A PPP candidate in the southern port city of Karachi, Rashid Rabbani, said Bilawal's television advertisements have helped but personal appearances would have been better.

"It would have been a lot better if the party's young chairman ... could have come in the field and addressed election rallies," he said.

Other key party figures such as former prime ministers Raja Pervaiz Ashraf and Yousuf Raza Gilani have not stepped up to lead the party at a national level. Ashraf has focused on the tough race he is running for reelection outside of Islamabad and Gilani has focused on helping his sons' election run.

President Zardari is restricted by his office from actively campaigning in the election. But even if he were able to campaign, Zardari is deeply unpopular in Pakistan, where many voters view him as corrupt.

Party supporters recognize the challenges.

A PPP member of the outgoing parliament, Shahnaz Wazir Ali, said it will take time for Bilawal to gain the experience to match his mother as a politician. The party also does not want to risk losing him in a terror attack like the one that took his mother. As a result, Ali said, they are going into the crucial election without a central figure to rally around.
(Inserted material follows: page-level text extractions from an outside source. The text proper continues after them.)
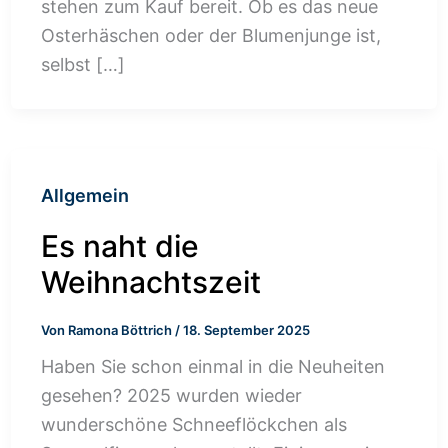
stehen zum Kauf bereit. Ob es das neue
Osterhäschen oder der Blumenjunge ist,
selbst […]
Allgemein
Es naht die
Weihnachtszeit
Von
Ramona Böttrich
/
18. September 2025
Haben Sie schon einmal in die Neuheiten
gesehen? 2025 wurden wieder
wunderschöne Schneeflöckchen als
Ali also recognized that after five difficult years in office, the party will have to run with the weight of incumbency at a time when many Pakistanis simply want something different.

"Most people that I talk to in Pakistan want change, especially the younger generation," she said.

The party, which draws its strength from the poor, rural areas of southern Sindh province, also failed to recognize the shift from the countryside to the cities that has been taking place in Pakistan, or to capitalize on the huge number of young voters expected to go to the polls, she said.

Still, the party maintains a strong reserve of dependable voters in Sindh, where the Bhutto family's ancestral home is located and where both Benazir and her father are buried.

Many people in rural Sindh are worried that a national government dominated by their more populous northern neighbor, Punjab province, would ignore their needs. The popularity of the government's Benazir Income Support Program, which gives cash to poor people, might also draw voters.

There is also a deep emotional tie between some Pakistanis and a party whose leaders have sacrificed their very lives for their followers.

"People's party has retained its standing among a section of the population which comes from lower classes, and some families no matter what their social status, they are emotionally committed to the Bhuttos," said Rasul Bakhsh Rais, professor of political science at Lahore University of Management Sciences.


Associated Press writer Zarar Khan in Islamabad contributed to this report.